There were many shops in this city. People sold their wares on the ground floor at street front and then lived behind and above the shops.  

The gymnasium and bath area still shows marble flooring and elaborate paintings on the walls. We saw the change rooms, where there were lockers. Every citizen in Pompeii would have used the baths.  

Similarly, the open air ampitheatre still has some marble steps and seating. We learned that when the weather was too hot, a linen roof could cover the ampitheatre, strung up by wooden poles around the circumference and tied and supported in the centre.  

We walked along the red light district and saw the brothels where there was a pictoral menu of services available for purchase. We even saw a carved stone on the roadway that pointed the direction to the ladies of the night.  

We learned that Romans invented concrete and the arch. They organized their city's roadways in a north-south, east-west pattern so that there were crossroads. Road signs were located at the corner of the crossroads to indicate location.  

We saw the original pipes used for running water through the city. There were a number of public fountains for citizens to retrive their water.  

At the end of the roadway was a pedistrian zone where there was a public square. In a covered area are many artifacts that have been uncovered and are being house in this area for protection.  

We saw a few plaster body casts of people as they were when the eruption occured. There was even a plaster cast of a dog.  

Pompeii continues to be an active archeological site and is a UNESCO World Heritage Site.  

From Pompeii, we headed to our hotel in Sorrento.

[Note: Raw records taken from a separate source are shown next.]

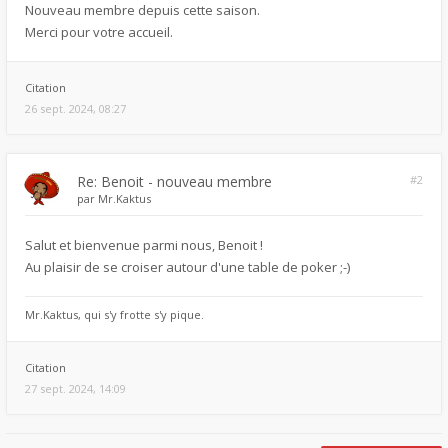
Nouveau membre depuis cette saison.
Merci pour votre accueil.
Citation
26 sept. 2024, 08:27
Re: Benoit - nouveau membre
#2
par
Mr.Kaktus
Salut et bienvenue parmi nous, Benoit !
Au plaisir de se croiser autour d'une table de poker ;-)
Mr.Kaktus, qui s'y frotte s'y pique.
Citation
27 sept. 2024, 14:09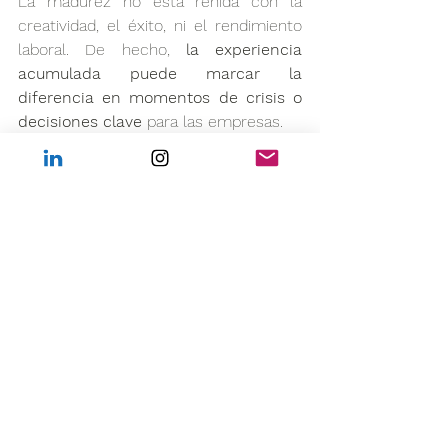
La madurez no está reñida con la 
creatividad, el éxito, ni el rendimiento 
laboral. De hecho, 
la experiencia 
acumulada puede marcar la 
diferencia en momentos de crisis o 
decisiones clave
 para las empresas.
Promover la diversidad generacional no 
solo mejora el clima laboral, sino que 
también potencia la innovación gracias 
a la combinación de perspectivas 
diversas.
La experiencia suma, no resta
Tu experiencia es tu mejor carta de 
presentación. ¡Haz que brille! En 
Extremadura, donde el envejecimiento 
de la población y la emigración de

Most of our group had signed up for an option excursion which included dinner. Sage and I decided to skip that excursion and head to a local pizza joint. The Naples area is the area of the world where the Margarhita pizza was invented. Named after Margarhita, a royal, the inventor included food that represented the colours of Italy: red - tomato, white - mozzerella, green - fresh basil. Italian pizza is thin crusted. The toppings are sparingly used. The crust should be a week bit burned. We found da Frano's pizza steps away from our hotel. It was a highly recommended place to visit for tourists and for locals. And Sage and I found out why. This was the most delicious pizza that I have ever eaten. So this was an excellent choice for dinner for the two of us.  

The streets of Sorrento are lined with orange trees. Everywhere we looked we saw lemon trees and orange trees. We also saw a lot of beautiful olive groves covering hillsides.

Sunday morning we were out the door fairly early after breakfast. We hopped on a high speed people ferry and headed to the island of Capri. We took a funicular from the port to Capri town proper. As it was Sunday, and the off season, many of the shops were closed. But there were a few cafes and restaurants open and we were able to wander along the main street and through some of the back, walking roads of the town. The views over Capri and the sea were beautiful. The sun was shining and it was truly a beautiful morning. We enjoyed coffee (me), canolis, pizza, and gelato while on the island.  

In the afternoon, we headed back to the mainland in order to board a couple of mini buses which took us along the Amalfi Coast. This was a spectacular drive along the Tyrrhenian Sea to the town of Positano. As we travelled along, we made a couple of stops. One stop was merely a look out spot where we were able to take some captivating phots. The other stops was at a statue of Mary. There were fruit stands there also and Liz shared blood oranges, pistachios, and figs with us here. Finally, we continued along the windy roads to Positano. This beautiful coastal town is build on the edge of rocks and cliffs. Sage and I headed down to the seaside and laid ourselves down in the sand for a lovely half hour of sunshine and waves.  

This was the final stop on our Italian adventure. We returned to our hotel and prepared ourselves for the Celebration Dinner - by prepared I mean Sage and I played around on the internet. Others in our group dolled up for this occasion. I can't believe people actually bring high heeled shoes on trips like this. They take up valuable luggage real estate.  

Our celebration dinner took place at a local restaurant that was within walking distance of the hotel. As we have become accustomed to during this trip, the meal was multicoursed. Coffe, Food, wine, and conversation seems to be order of business in Italy and it was a great way to end our time with our group.  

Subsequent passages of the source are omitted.